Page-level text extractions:

<<<<

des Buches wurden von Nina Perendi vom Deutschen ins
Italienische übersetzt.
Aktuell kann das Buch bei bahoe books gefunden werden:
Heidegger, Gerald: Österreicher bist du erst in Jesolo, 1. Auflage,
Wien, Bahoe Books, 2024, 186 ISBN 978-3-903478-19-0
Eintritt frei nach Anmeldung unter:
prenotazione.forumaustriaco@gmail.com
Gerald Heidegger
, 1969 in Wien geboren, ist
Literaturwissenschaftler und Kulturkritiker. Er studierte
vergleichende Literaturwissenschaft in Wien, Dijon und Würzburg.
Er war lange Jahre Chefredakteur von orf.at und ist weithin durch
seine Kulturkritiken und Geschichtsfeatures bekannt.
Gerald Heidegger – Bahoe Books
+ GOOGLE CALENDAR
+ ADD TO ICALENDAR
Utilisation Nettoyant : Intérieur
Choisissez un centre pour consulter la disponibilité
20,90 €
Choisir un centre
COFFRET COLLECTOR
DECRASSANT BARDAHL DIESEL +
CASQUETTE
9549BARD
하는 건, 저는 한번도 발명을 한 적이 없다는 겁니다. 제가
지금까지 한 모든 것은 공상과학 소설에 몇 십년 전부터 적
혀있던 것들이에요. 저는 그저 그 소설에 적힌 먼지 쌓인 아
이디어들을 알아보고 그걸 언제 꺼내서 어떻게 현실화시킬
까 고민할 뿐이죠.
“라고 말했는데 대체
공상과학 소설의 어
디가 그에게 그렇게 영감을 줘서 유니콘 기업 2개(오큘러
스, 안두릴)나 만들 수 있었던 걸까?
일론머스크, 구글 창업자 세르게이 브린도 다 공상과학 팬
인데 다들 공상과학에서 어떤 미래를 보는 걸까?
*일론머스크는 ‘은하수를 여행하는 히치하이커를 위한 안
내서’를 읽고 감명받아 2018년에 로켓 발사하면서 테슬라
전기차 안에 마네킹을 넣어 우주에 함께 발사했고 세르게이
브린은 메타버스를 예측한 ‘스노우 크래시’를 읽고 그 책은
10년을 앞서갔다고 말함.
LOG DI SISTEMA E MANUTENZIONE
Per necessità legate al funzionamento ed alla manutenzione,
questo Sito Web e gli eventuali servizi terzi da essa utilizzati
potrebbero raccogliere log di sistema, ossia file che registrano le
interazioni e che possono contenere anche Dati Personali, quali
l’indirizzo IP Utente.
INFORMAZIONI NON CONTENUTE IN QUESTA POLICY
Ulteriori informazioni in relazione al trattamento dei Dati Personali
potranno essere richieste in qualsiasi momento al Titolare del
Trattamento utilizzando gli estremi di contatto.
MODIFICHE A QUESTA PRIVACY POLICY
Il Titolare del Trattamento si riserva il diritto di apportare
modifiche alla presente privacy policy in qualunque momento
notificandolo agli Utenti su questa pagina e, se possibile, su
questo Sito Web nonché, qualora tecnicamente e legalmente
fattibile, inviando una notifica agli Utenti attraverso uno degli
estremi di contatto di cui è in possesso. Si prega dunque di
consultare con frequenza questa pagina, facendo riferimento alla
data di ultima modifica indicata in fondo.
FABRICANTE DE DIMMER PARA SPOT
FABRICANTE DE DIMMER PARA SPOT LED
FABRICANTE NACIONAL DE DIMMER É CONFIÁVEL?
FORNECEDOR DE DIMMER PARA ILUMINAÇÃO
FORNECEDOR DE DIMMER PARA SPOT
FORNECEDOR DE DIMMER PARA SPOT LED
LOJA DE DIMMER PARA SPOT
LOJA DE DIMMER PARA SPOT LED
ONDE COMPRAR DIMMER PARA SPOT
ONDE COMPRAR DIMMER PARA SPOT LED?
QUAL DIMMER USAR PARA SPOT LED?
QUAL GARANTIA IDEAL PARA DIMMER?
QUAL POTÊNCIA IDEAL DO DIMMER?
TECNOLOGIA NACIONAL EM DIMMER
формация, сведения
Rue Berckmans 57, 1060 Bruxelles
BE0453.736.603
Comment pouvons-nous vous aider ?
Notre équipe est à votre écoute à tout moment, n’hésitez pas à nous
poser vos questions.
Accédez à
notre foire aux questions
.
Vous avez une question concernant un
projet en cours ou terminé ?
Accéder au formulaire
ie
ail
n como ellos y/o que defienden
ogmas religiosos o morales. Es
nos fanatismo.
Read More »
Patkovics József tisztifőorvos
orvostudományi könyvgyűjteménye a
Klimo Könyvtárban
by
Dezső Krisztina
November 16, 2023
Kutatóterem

>>>>

### WHAT TO DO
Retype each line of the data exactly as it reads.

### RESULT OF THE EXERCISE
des Buches wurden von Nina Perendi vom Deutschen ins
Italienische übersetzt.
Aktuell kann das Buch bei bahoe books gefunden werden:
Heidegger, Gerald: Österreicher bist du erst in Jesolo, 1. Auflage,
Wien, Bahoe Books, 2024, 186 ISBN 978-3-903478-19-0
Eintritt frei nach Anmeldung unter:
prenotazione.forumaustriaco@gmail.com
Gerald Heidegger
, 1969 in Wien geboren, ist
Literaturwissenschaftler und Kulturkritiker. Er studierte
vergleichende Literaturwissenschaft in Wien, Dijon und Würzburg.
Er war lange Jahre Chefredakteur von orf.at und ist weithin durch
seine Kulturkritiken und Geschichtsfeatures bekannt.
Gerald Heidegger – Bahoe Books
+ GOOGLE CALENDAR
+ ADD TO ICALENDAR
Utilisation Nettoyant : Intérieur
Choisissez un centre pour consulter la disponibilité
20,90 €
Choisir un centre
COFFRET COLLECTOR
DECRASSANT BARDAHL DIESEL +
CASQUETTE
9549BARD
하는 건, 저는 한번도 발명을 한 적이 없다는 겁니다. 제가
지금까지 한 모든 것은 공상과학 소설에 몇 십년 전부터 적
혀있던 것들이에요. 저는 그저 그 소설에 적힌 먼지 쌓인 아
이디어들을 알아보고 그걸 언제 꺼내서 어떻게 현실화시킬
까 고민할 뿐이죠.
“라고 말했는데 대체
공상과학 소설의 어
디가 그에게 그렇게 영감을 줘서 유니콘 기업 2개(오큘러
스, 안두릴)나 만들 수 있었던 걸까?
일론머스크, 구글 창업자 세르게이 브린도 다 공상과학 팬
인데 다들 공상과학에서 어떤 미래를 보는 걸까?
*일론머스크는 ‘은하수를 여행하는 히치하이커를 위한 안
내서’를 읽고 감명받아 2018년에 로켓 발사하면서 테슬라
전기차 안에 마네킹을 넣어 우주에 함께 발사했고 세르게이
브린은 메타버스를 예측한 ‘스노우 크래시’를 읽고 그 책은
10년을 앞서갔다고 말함.
LOG DI SISTEMA E MANUTENZIONE
Per necessità legate al funzionamento ed alla manutenzione,
questo Sito Web e gli eventuali servizi terzi da essa utilizzati
potrebbero raccogliere log di sistema, ossia file che registrano le
interazioni e che possono contenere anche Dati Personali, quali
l’indirizzo IP Utente.
INFORMAZIONI NON CONTENUTE IN QUESTA POLICY
Ulteriori informazioni in relazione al trattamento dei Dati Personali
potranno essere richieste in qualsiasi momento al Titolare del
Trattamento utilizzando gli estremi di contatto.
MODIFICHE A QUESTA PRIVACY POLICY
Il Titolare del Trattamento si riserva il diritto di apportare
modifiche alla presente privacy policy in qualunque momento
notificandolo agli Utenti su questa pagina e, se possibile, su
questo Sito Web nonché, qualora tecnicamente e legalmente
fattibile, inviando una notifica agli Utenti attraverso uno degli
estremi di contatto di cui è in possesso. Si prega dunque di
consultare con frequenza questa pagina, facendo riferimento alla
data di ultima modifica indicata in fondo.
FABRICANTE DE DIMMER PARA SPOT
FABRICANTE DE DIMMER PARA SPOT LED
FABRICANTE NACIONAL DE DIMMER É CONFIÁVEL?
FORNECEDOR DE DIMMER PARA ILUMINAÇÃO
FORNECEDOR DE DIMMER PARA SPOT
FORNECEDOR DE DIMMER PARA SPOT LED
LOJA DE DIMMER PARA SPOT
LOJA DE DIMMER PARA SPOT LED
ONDE COMPRAR DIMMER PARA SPOT
ONDE COMPRAR DIMMER PARA SPOT LED?
QUAL DIMMER USAR PARA SPOT LED?
QUAL GARANTIA IDEAL PARA DIMMER?
QUAL POTÊNCIA IDEAL DO DIMMER?
TECNOLOGIA NACIONAL EM DIMMER
формация, сведения
Rue Berckmans 57, 1060 Bruxelles
BE0453.736.603
Comment pouvons-nous vous aider ?
Notre équipe est à votre écoute à tout moment, n’hésitez pas à nous
poser vos questions.
Accédez à
notre foire aux questions
.
Vous avez une question concernant un
projet en cours ou terminé ?
Accéder au formulaire
ie
ail
n como ellos y/o que defienden
ogmas religiosos o morales. Es
nos fanatismo.
Read More »
Patkovics József tisztifőorvos
orvostudományi könyvgyűjteménye a
Klimo Könyvtárban
by
Dezső Krisztina
November 16, 2023
Kutatóterem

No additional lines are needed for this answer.